● Problem statement:
Your task is to transcribe all of the data below exactly, omitting the images.

● Provided information:
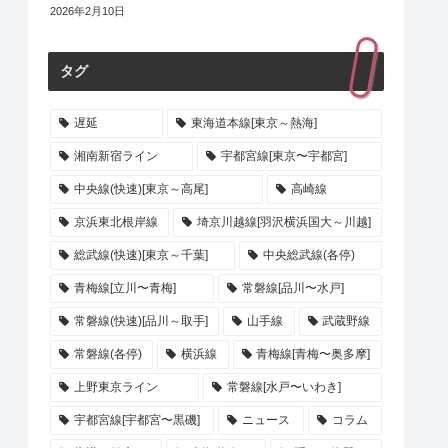
2026年2月10日
タグ
遅延
東海道本線[東京～熱海]
湘南新宿ライン
宇都宮線[東京〜宇都宮]
中央線(快速)[東京～高尾]
高崎線
京浜東北根岸線
埼京川越線[羽沢横浜国大～川越]
総武線(快速)[東京～千葉]
中央総武線(各停)
青梅線[立川〜青梅]
常磐線[品川〜水戸]
常磐線(快速)[品川～取手]
山手線
武蔵野線
常磐線(各停)
横浜線
青梅線[青梅〜奥多摩]
上野東京ライン
常磐線[水戸〜いわき]
宇都宮線[宇都宮〜黒磯]
ニュース
コラム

● Output for this task:
2026年2月10日
タグ
遅延
東海道本線[東京～熱海]
湘南新宿ライン
宇都宮線[東京〜宇都宮]
中央線(快速)[東京～高尾]
高崎線
京浜東北根岸線
埼京川越線[羽沢横浜国大～川越]
総武線(快速)[東京～千葉]
中央総武線(各停)
青梅線[立川〜青梅]
常磐線[品川〜水戸]
常磐線(快速)[品川～取手]
山手線
武蔵野線
常磐線(各停)
横浜線
青梅線[青梅〜奥多摩]
上野東京ライン
常磐線[水戸〜いわき]
宇都宮線[宇都宮〜黒磯]
ニュース
コラム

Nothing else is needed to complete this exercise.